Stored items from a collection:
_ _ _ _ _

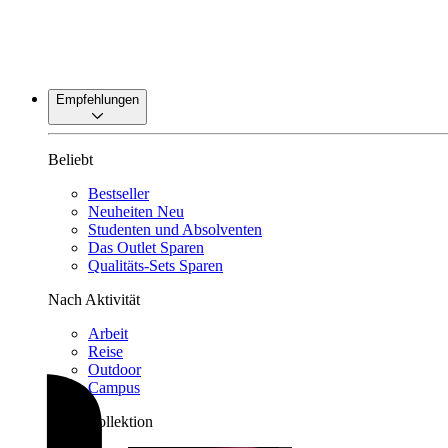
Empfehlungen
Beliebt
Bestseller
Neuheiten
Neu
Studenten und Absolventen
Das Outlet
Sparen
Qualitäts-Sets
Sparen
Nach Aktivität
Arbeit
Reise
Outdoor
Campus
Nach Kollektion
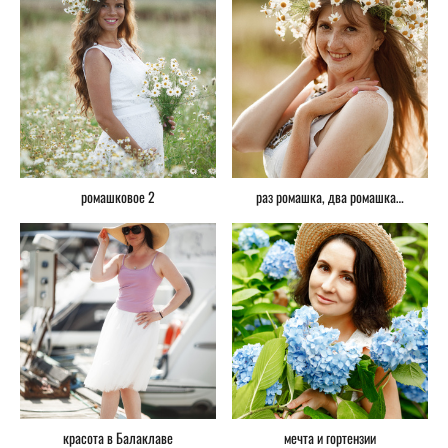
ромашковое 2
раз ромашка, два ромашка…
красота в Балаклаве
мечта и гортензии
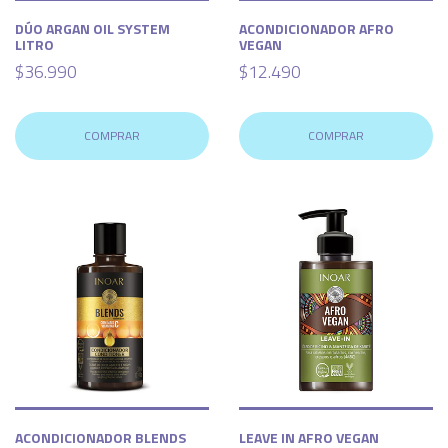
DÚO ARGAN OIL SYSTEM
ACONDICIONADOR AFRO
LITRO
VEGAN
$36.990
$12.490
COMPRAR
COMPRAR
ACONDICIONADOR BLENDS
LEAVE IN AFRO VEGAN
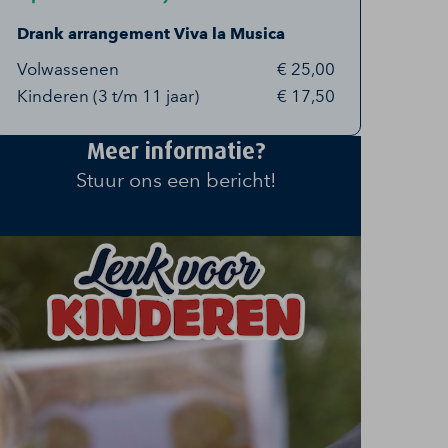
Drank arrangement Viva la Musica
Volwassenen
€ 25,00
Kinderen (3 t/m 11 jaar)
€ 17,50
Meer informatie?
Stuur ons een bericht!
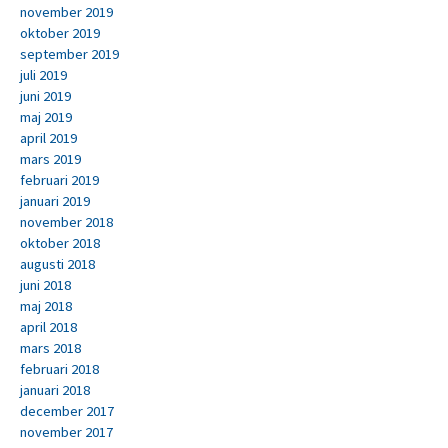
november 2019
oktober 2019
september 2019
juli 2019
juni 2019
maj 2019
april 2019
mars 2019
februari 2019
januari 2019
november 2018
oktober 2018
augusti 2018
juni 2018
maj 2018
april 2018
mars 2018
februari 2018
januari 2018
december 2017
november 2017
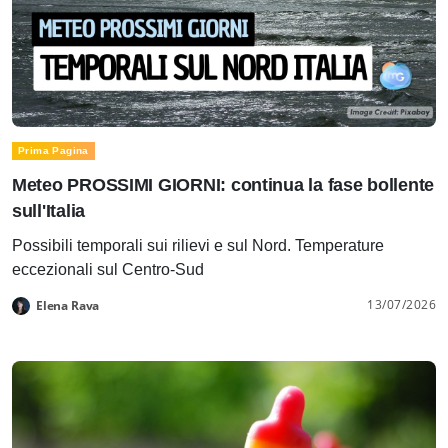
Prima Pagina
Meteo PROSSIMI GIORNI: continua la fase bollente
sull'Italia
Possibili temporali sui rilievi e sul Nord. Temperature
eccezionali sul Centro-Sud
13/07/2026
Elena Rava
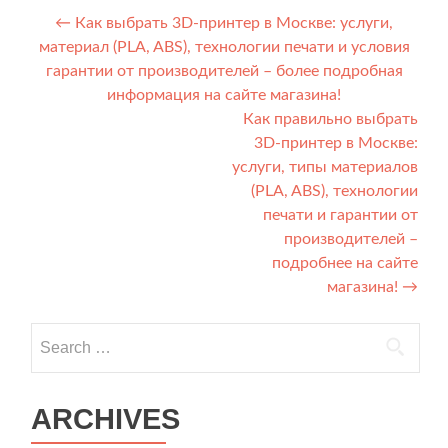
Post navigation
←
Как выбрать 3D-принтер в Москве: услуги,
материал (PLA, ABS), технологии печати и условия
гарантии от производителей – более подробная
информация на сайте магазина!
Как правильно выбрать
3D-принтер в Москве:
услуги, типы материалов
(PLA, ABS), технологии
печати и гарантии от
производителей –
подробнее на сайте
магазина!
→
Search for:
ARCHIVES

_ _ _ _ _

> _WORK ORDER_: Return the lines above from the one with "Stuur ons een bericht!" through the one with "sull'Italia", verbatim and nothing else. Omit every picture.

> _EXERCISE ANSWER_:
Stuur ons een bericht!
november 2019
oktober 2019
september 2019
juli 2019
juni 2019
maj 2019
april 2019
mars 2019
februari 2019
januari 2019
november 2018
oktober 2018
augusti 2018
juni 2018
maj 2018
april 2018
mars 2018
februari 2018
januari 2018
december 2017
november 2017
Prima Pagina
Meteo PROSSIMI GIORNI: continua la fase bollente
sull'Italia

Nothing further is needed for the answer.